======== DATASET EXCERPTS
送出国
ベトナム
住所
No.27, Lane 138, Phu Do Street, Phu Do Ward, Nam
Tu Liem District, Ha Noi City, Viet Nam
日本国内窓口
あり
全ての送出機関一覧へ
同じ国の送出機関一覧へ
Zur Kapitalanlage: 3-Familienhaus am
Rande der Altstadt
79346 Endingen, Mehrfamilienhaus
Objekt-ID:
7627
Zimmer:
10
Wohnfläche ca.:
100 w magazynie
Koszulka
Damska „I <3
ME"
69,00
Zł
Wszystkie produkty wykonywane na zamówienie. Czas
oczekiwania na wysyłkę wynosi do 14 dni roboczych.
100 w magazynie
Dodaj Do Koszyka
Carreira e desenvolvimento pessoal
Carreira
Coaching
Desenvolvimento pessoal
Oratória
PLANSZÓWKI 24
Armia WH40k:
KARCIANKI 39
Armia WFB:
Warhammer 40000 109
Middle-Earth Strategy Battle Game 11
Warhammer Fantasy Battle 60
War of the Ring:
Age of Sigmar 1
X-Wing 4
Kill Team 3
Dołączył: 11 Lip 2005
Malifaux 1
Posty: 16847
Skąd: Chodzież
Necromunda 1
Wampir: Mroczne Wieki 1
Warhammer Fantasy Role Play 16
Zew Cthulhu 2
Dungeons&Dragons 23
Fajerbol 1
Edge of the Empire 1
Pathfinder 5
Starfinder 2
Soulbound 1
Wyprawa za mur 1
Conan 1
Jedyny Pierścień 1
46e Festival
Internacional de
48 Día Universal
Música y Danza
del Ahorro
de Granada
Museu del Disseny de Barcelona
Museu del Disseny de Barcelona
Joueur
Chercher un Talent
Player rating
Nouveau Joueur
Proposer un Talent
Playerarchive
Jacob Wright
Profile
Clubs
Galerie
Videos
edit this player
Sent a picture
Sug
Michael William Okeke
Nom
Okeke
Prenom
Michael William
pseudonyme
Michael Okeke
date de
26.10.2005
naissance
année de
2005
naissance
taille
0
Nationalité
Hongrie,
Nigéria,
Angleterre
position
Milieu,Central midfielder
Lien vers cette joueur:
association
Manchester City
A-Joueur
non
================
** YOUR TASK **
An answer is complete only when it holds every line above containing the string "Michael".

** OUTPUT BELOW **
Michael William Okeke
Michael William
Michael Okeke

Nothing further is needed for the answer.